— Work required —
Throughout the material below, count each line in which the word "screenshot" appears, then reply with the count only.

*** Opening Data extract ***

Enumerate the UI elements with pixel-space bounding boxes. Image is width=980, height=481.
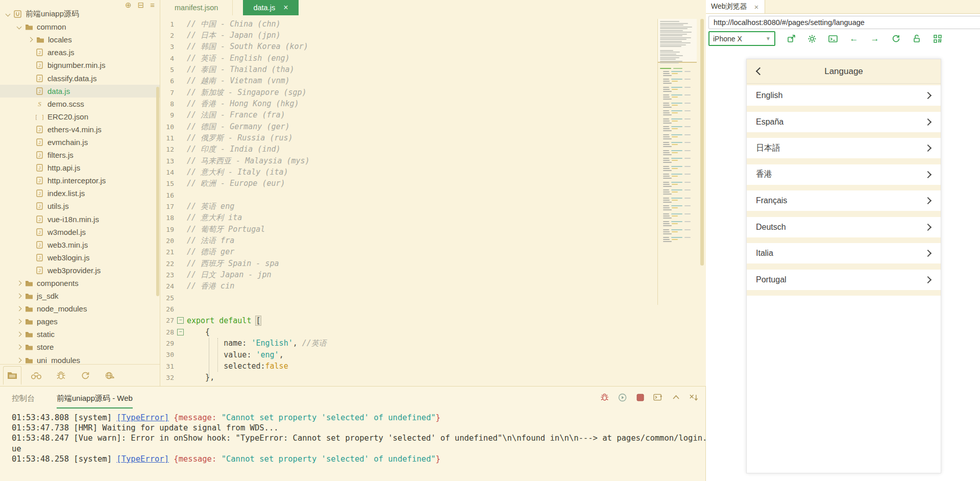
collapse-panel-icon[interactable] (671, 393, 680, 402)
device-select[interactable]: iPhone X ▼ (708, 31, 775, 46)
svg-text:J: J (38, 76, 41, 81)
tree-file-classify.data.js[interactable]: Jclassify.data.js (0, 71, 160, 84)
tree-file-index.list.js[interactable]: Jindex.list.js (0, 187, 160, 200)
debug-bug-icon[interactable] (52, 367, 69, 384)
debug-bug-icon[interactable] (600, 393, 609, 402)
tree-file-vue-i18n.min.js[interactable]: Jvue-i18n.min.js (0, 213, 160, 226)
language-item-España[interactable]: España (747, 112, 941, 132)
tree-folder-components[interactable]: components (0, 277, 160, 290)
tree-folder-前端uniapp源码[interactable]: 前端uniapp源码 (0, 8, 160, 20)
minimap-line (672, 112, 678, 113)
error-type-link[interactable]: [TypeError] (116, 454, 169, 464)
code-token: // 中国 - China (chn) (187, 19, 281, 29)
language-item-Deutsch[interactable]: Deutsch (747, 217, 941, 237)
tree-file-web3.min.js[interactable]: Jweb3.min.js (0, 238, 160, 251)
tab-manifest-json[interactable]: manifest.json (160, 0, 233, 15)
close-tab-icon[interactable]: × (754, 3, 759, 11)
tree-folder-static[interactable]: static (0, 328, 160, 341)
tree-file-http.interceptor.js[interactable]: Jhttp.interceptor.js (0, 174, 160, 187)
forward-arrow-icon[interactable]: → (870, 34, 880, 44)
minimap-line (663, 75, 672, 76)
tree-file-web3login.js[interactable]: Jweb3login.js (0, 251, 160, 264)
svg-text:J: J (38, 191, 41, 196)
tree-folder-common[interactable]: common (0, 20, 160, 33)
tree-file-demo.scss[interactable]: Sdemo.scss (0, 98, 160, 110)
search-binoculars-icon[interactable] (28, 367, 45, 384)
tree-item-label: http.api.js (47, 163, 80, 172)
error-type-link[interactable]: [TypeError] (116, 413, 169, 422)
unlock-icon[interactable] (912, 34, 922, 44)
line-number: 5 (160, 66, 174, 74)
stop-icon[interactable] (635, 393, 645, 402)
sidebar-scrollbar[interactable] (156, 87, 159, 296)
language-item-Français[interactable]: Français (747, 190, 941, 211)
chevron-down-icon[interactable] (6, 12, 11, 17)
chevron-right-icon[interactable] (17, 306, 22, 311)
svg-text:J: J (38, 50, 41, 55)
tree-file-utils.js[interactable]: Jutils.js (0, 200, 160, 212)
minimap-line (663, 189, 669, 190)
tree-file-ERC20.json[interactable]: [ ]ERC20.json (0, 110, 160, 123)
editor-scrollbar[interactable] (700, 19, 704, 266)
restart-icon[interactable] (618, 393, 627, 402)
chevron-right-icon[interactable] (17, 281, 22, 286)
close-tab-icon[interactable]: × (283, 3, 288, 12)
tree-folder-store[interactable]: store (0, 341, 160, 353)
chevron-right-icon[interactable] (17, 332, 22, 337)
minimap-line (660, 27, 692, 28)
url-bar[interactable]: http://localhost:8080/#/pages/setting/la… (708, 16, 980, 29)
tab-web-browser[interactable]: Web浏览器 × (706, 0, 765, 13)
gear-icon[interactable] (807, 34, 817, 44)
chevron-right-icon[interactable] (17, 319, 22, 324)
tree-file-bignumber.min.js[interactable]: Jbignumber.min.js (0, 59, 160, 71)
browser-toolbar: iPhone X ▼ ← → (708, 32, 976, 45)
language-item-香港[interactable]: 香港 (747, 164, 941, 185)
language-item-Portugal[interactable]: Portugal (747, 270, 941, 290)
tree-file-filters.js[interactable]: Jfilters.js (0, 149, 160, 161)
tree-file-web3provider.js[interactable]: Jweb3provider.js (0, 264, 160, 277)
tree-folder-locales[interactable]: locales (0, 33, 160, 46)
qrcode-icon[interactable] (933, 34, 943, 44)
new-terminal-icon[interactable] (653, 393, 663, 402)
tree-file-http.api.js[interactable]: Jhttp.api.js (0, 161, 160, 174)
language-item-日本語[interactable]: 日本語 (747, 138, 941, 158)
chevron-right-icon[interactable] (17, 345, 22, 350)
clear-log-icon[interactable] (689, 393, 698, 402)
tree-file-areas.js[interactable]: Jareas.js (0, 46, 160, 59)
chevron-right-icon[interactable] (17, 294, 22, 299)
tree-file-w3model.js[interactable]: Jw3model.js (0, 226, 160, 238)
open-external-icon[interactable] (786, 34, 796, 44)
minimap-line (672, 128, 678, 129)
tab-console[interactable]: 控制台 (12, 394, 35, 408)
back-chevron-icon[interactable] (756, 67, 764, 76)
tree-file-ethers-v4.min.js[interactable]: Jethers-v4.min.js (0, 123, 160, 136)
minimap-line (663, 110, 669, 111)
console-window-icon[interactable] (828, 34, 838, 44)
back-arrow-icon[interactable]: ← (849, 34, 859, 44)
code-area[interactable]: 1// 中国 - China (chn)2// 日本 - Japan (jpn)… (160, 18, 650, 383)
minimap[interactable] (657, 19, 697, 305)
tree-folder-node_modules[interactable]: node_modules (0, 302, 160, 315)
code-token: // 葡萄牙 Portugal (187, 225, 265, 234)
console-panel: 控制台 前端uniapp源码 - Web 01:53:43.808 [syste… (0, 386, 706, 481)
sidebar-bottom-toolbar (0, 364, 160, 386)
fold-marker[interactable]: − (174, 317, 187, 324)
tab-project-web[interactable]: 前端uniapp源码 - Web (57, 394, 133, 408)
language-item-Italia[interactable]: Italia (747, 243, 941, 263)
folder-icon (24, 305, 33, 312)
chevron-right-icon[interactable] (28, 37, 33, 42)
tree-file-data.js[interactable]: Jdata.js (0, 85, 160, 98)
tab-data-js[interactable]: data.js × (243, 0, 298, 15)
tree-folder-pages[interactable]: pages (0, 315, 160, 328)
web-globe-icon[interactable] (101, 367, 118, 384)
reload-icon[interactable] (77, 367, 94, 384)
refresh-icon[interactable] (891, 34, 901, 44)
files-icon[interactable] (3, 366, 21, 385)
language-item-English[interactable]: English (747, 85, 941, 106)
tree-folder-js_sdk[interactable]: js_sdk (0, 290, 160, 302)
chevron-down-icon[interactable] (17, 25, 22, 30)
console-text: "Cannot set property 'selected' of undef… (222, 454, 436, 464)
chevron-right-icon[interactable] (17, 357, 22, 363)
tree-file-evmchain.js[interactable]: Jevmchain.js (0, 136, 160, 149)
fold-marker[interactable]: − (174, 329, 187, 335)
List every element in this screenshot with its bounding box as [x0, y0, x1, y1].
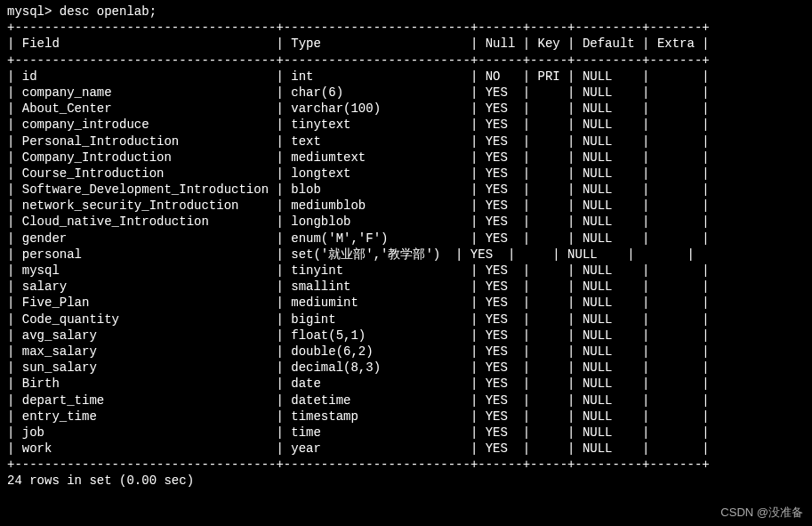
table-separator-mid: +-----------------------------------+---…: [7, 53, 805, 69]
table-row: | Code_quantity | bigint | YES | | NULL …: [7, 312, 805, 328]
table-row: | Cloud_native_Introduction | longblob |…: [7, 214, 805, 230]
result-footer: 24 rows in set (0.00 sec): [7, 473, 805, 489]
table-row: | mysql | tinyint | YES | | NULL | |: [7, 263, 805, 279]
table-separator-bottom: +-----------------------------------+---…: [7, 457, 805, 473]
table-row: | entry_time | timestamp | YES | | NULL …: [7, 409, 805, 425]
table-row: | network_security_Introduction | medium…: [7, 198, 805, 214]
table-row: | Software_Development_Introduction | bl…: [7, 182, 805, 198]
table-row: | max_salary | double(6,2) | YES | | NUL…: [7, 344, 805, 360]
table-row: | Course_Introduction | longtext | YES |…: [7, 166, 805, 182]
table-row: | avg_salary | float(5,1) | YES | | NULL…: [7, 328, 805, 344]
table-row: | Personal_Introduction | text | YES | |…: [7, 134, 805, 150]
table-row: | Five_Plan | mediumint | YES | | NULL |…: [7, 295, 805, 311]
mysql-prompt[interactable]: mysql> desc openlab;: [7, 4, 805, 20]
table-row: | job | time | YES | | NULL | |: [7, 425, 805, 441]
table-separator-top: +-----------------------------------+---…: [7, 20, 805, 36]
table-body: | id | int | NO | PRI | NULL | || compan…: [7, 69, 805, 457]
table-row: | company_introduce | tinytext | YES | |…: [7, 117, 805, 133]
table-row: | salary | smallint | YES | | NULL | |: [7, 279, 805, 295]
table-row: | company_name | char(6) | YES | | NULL …: [7, 85, 805, 101]
table-row: | depart_time | datetime | YES | | NULL …: [7, 392, 805, 409]
table-header-row: | Field | Type | Null | Key | Default | …: [7, 36, 805, 52]
table-row: | gender | enum('M','F') | YES | | NULL …: [7, 231, 805, 247]
table-row: | sun_salary | decimal(8,3) | YES | | NU…: [7, 360, 805, 376]
table-row: | personal | set('就业部','教学部') | YES | | …: [7, 247, 805, 263]
table-row: | id | int | NO | PRI | NULL | |: [7, 69, 805, 85]
table-row: | About_Center | varchar(100) | YES | | …: [7, 101, 805, 117]
watermark: CSDN @没准备: [720, 506, 803, 521]
table-row: | Birth | date | YES | | NULL | |: [7, 376, 805, 392]
table-row: | work | year | YES | | NULL | |: [7, 441, 805, 457]
table-row: | Company_Introduction | mediumtext | YE…: [7, 150, 805, 166]
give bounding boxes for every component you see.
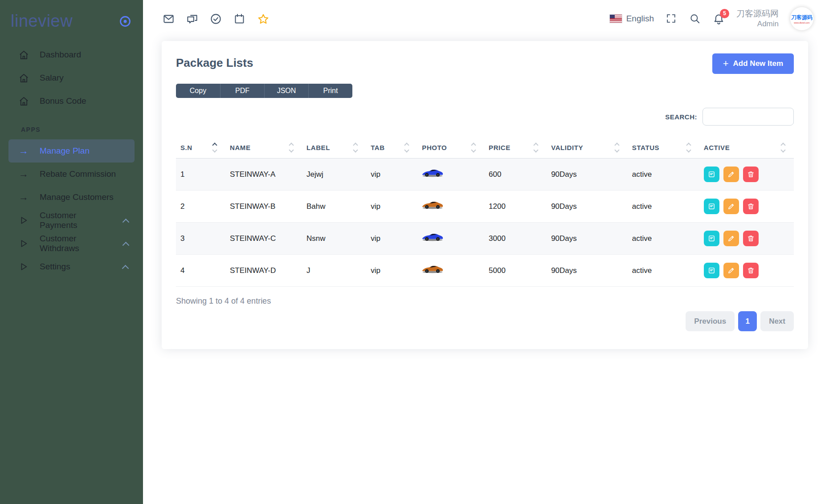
sort-icons[interactable]	[290, 143, 299, 152]
sidebar-item-salary[interactable]: Salary	[8, 66, 135, 89]
cell-name: STEINWAY-A	[225, 159, 302, 191]
delete-icon	[747, 235, 755, 242]
sort-asc-icon	[404, 142, 409, 147]
json-button[interactable]: JSON	[264, 84, 308, 98]
sort-icons[interactable]	[615, 143, 625, 152]
sidebar-section-apps: APPS	[0, 113, 143, 139]
sort-desc-icon	[212, 147, 217, 152]
edit-icon	[727, 171, 735, 178]
column-header-label[interactable]: LABEL	[302, 137, 366, 159]
search-icon[interactable]	[689, 13, 701, 25]
column-header-price[interactable]: PRICE	[484, 137, 547, 159]
sort-icons[interactable]	[213, 143, 223, 152]
sidebar-item-settings[interactable]: Settings	[8, 255, 135, 278]
sidebar-item-manage-customers[interactable]: → Manage Customers	[8, 186, 135, 209]
cell-sn: 1	[176, 159, 225, 191]
main-area: English 5 刀客源码网 Admin 刀客源码 www.dkewl.com	[143, 0, 825, 504]
cell-tab: vip	[366, 223, 417, 255]
delete-button[interactable]	[743, 231, 759, 246]
column-header-photo[interactable]: PHOTO	[417, 137, 484, 159]
details-button[interactable]	[704, 263, 719, 278]
sort-asc-icon	[289, 142, 294, 147]
cell-validity: 90Days	[547, 255, 628, 287]
sidebar-item-manage-plan[interactable]: → Manage Plan	[8, 139, 135, 163]
sidebar-toggle-icon[interactable]	[119, 15, 131, 28]
edit-button[interactable]	[723, 167, 739, 182]
table-header-row: S.N NAME LABEL TAB PHOTO PRICE VALIDITY …	[176, 137, 794, 159]
cell-label: Bahw	[302, 191, 366, 223]
sidebar-item-bonus-code[interactable]: Bonus Code	[8, 89, 135, 113]
cell-sn: 2	[176, 191, 225, 223]
cell-sn: 3	[176, 223, 225, 255]
check-circle-icon[interactable]	[210, 13, 222, 25]
chevron-up-icon	[123, 218, 128, 223]
sidebar-item-label: Bonus Code	[40, 96, 86, 106]
delete-button[interactable]	[743, 263, 759, 278]
sidebar-item-rebate-commission[interactable]: → Rebate Commission	[8, 163, 135, 186]
sort-asc-icon	[471, 142, 476, 147]
search-input[interactable]	[702, 108, 794, 126]
cell-sn: 4	[176, 255, 225, 287]
details-button[interactable]	[704, 231, 719, 246]
sort-icons[interactable]	[472, 143, 482, 152]
user-org: 刀客源码网	[736, 8, 779, 20]
home-icon	[18, 49, 29, 60]
details-button[interactable]	[704, 199, 719, 214]
sort-icons[interactable]	[405, 143, 415, 152]
cell-validity: 90Days	[547, 223, 628, 255]
copy-button[interactable]: Copy	[176, 84, 220, 98]
calendar-icon[interactable]	[233, 13, 245, 25]
mail-icon[interactable]	[163, 13, 175, 25]
sidebar-nav: Dashboard Salary Bonus Code	[0, 43, 143, 113]
table-row: 4 STEINWAY-D J vip 5000 90Days active	[176, 255, 794, 287]
sidebar-item-label: Customer Withdraws	[40, 234, 113, 253]
edit-icon	[727, 235, 735, 242]
edit-button[interactable]	[723, 263, 739, 278]
next-page-button[interactable]: Next	[760, 311, 794, 331]
sidebar-item-label: Manage Plan	[40, 146, 90, 156]
delete-button[interactable]	[743, 199, 759, 214]
column-header-sn[interactable]: S.N	[176, 137, 225, 159]
sort-icons[interactable]	[781, 143, 791, 152]
sort-desc-icon	[614, 147, 619, 152]
details-icon	[708, 267, 715, 274]
language-selector[interactable]: English	[610, 14, 654, 24]
edit-button[interactable]	[723, 231, 739, 246]
previous-page-button[interactable]: Previous	[686, 311, 735, 331]
cell-price: 1200	[484, 191, 547, 223]
sort-icons[interactable]	[354, 143, 363, 152]
column-header-status[interactable]: STATUS	[628, 137, 699, 159]
notifications-bell[interactable]: 5	[713, 13, 725, 25]
pagination: Previous 1 Next	[176, 311, 794, 331]
add-new-item-button[interactable]: + Add New Item	[712, 53, 794, 74]
table-row: 3 STEINWAY-C Nsnw vip 3000 90Days active	[176, 223, 794, 255]
search-label: SEARCH:	[665, 113, 697, 121]
pdf-button[interactable]: PDF	[220, 84, 264, 98]
sort-icons[interactable]	[687, 143, 697, 152]
sidebar-item-customer-withdraws[interactable]: Customer Withdraws	[8, 232, 135, 255]
column-header-active[interactable]: ACTIVE	[699, 137, 794, 159]
sort-asc-icon	[614, 142, 619, 147]
print-button[interactable]: Print	[308, 84, 352, 98]
sort-icons[interactable]	[534, 143, 544, 152]
sidebar-item-customer-payments[interactable]: Customer Payments	[8, 209, 135, 232]
sidebar-item-dashboard[interactable]: Dashboard	[8, 43, 135, 66]
page-number-button[interactable]: 1	[738, 311, 757, 331]
column-header-tab[interactable]: TAB	[366, 137, 417, 159]
arrow-right-icon: →	[18, 146, 29, 156]
package-lists-card: Package Lists + Add New Item Copy PDF JS…	[162, 41, 808, 349]
delete-button[interactable]	[743, 167, 759, 182]
column-header-name[interactable]: NAME	[225, 137, 302, 159]
fullscreen-icon[interactable]	[666, 13, 678, 25]
details-button[interactable]	[704, 167, 719, 182]
star-icon[interactable]	[257, 13, 269, 25]
cell-status: active	[628, 159, 699, 191]
column-header-validity[interactable]: VALIDITY	[547, 137, 628, 159]
user-info[interactable]: 刀客源码网 Admin	[736, 8, 779, 29]
sidebar-item-label: Settings	[40, 262, 70, 272]
edit-button[interactable]	[723, 199, 739, 214]
avatar[interactable]: 刀客源码 www.dkewl.com	[790, 7, 813, 30]
chat-icon[interactable]	[186, 13, 198, 25]
us-flag-icon	[610, 15, 622, 23]
sidebar-item-label: Rebate Commission	[40, 169, 116, 179]
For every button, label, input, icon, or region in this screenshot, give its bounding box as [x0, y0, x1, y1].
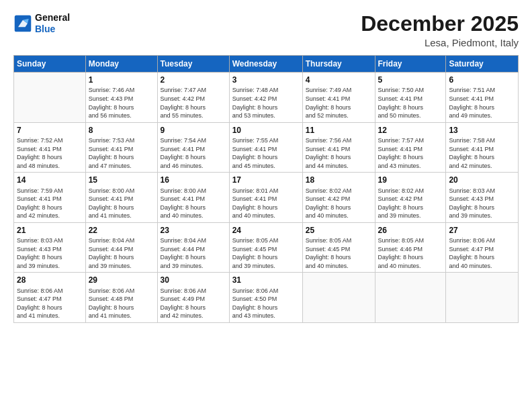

*** Closing Data extract ***

— Task answer —
2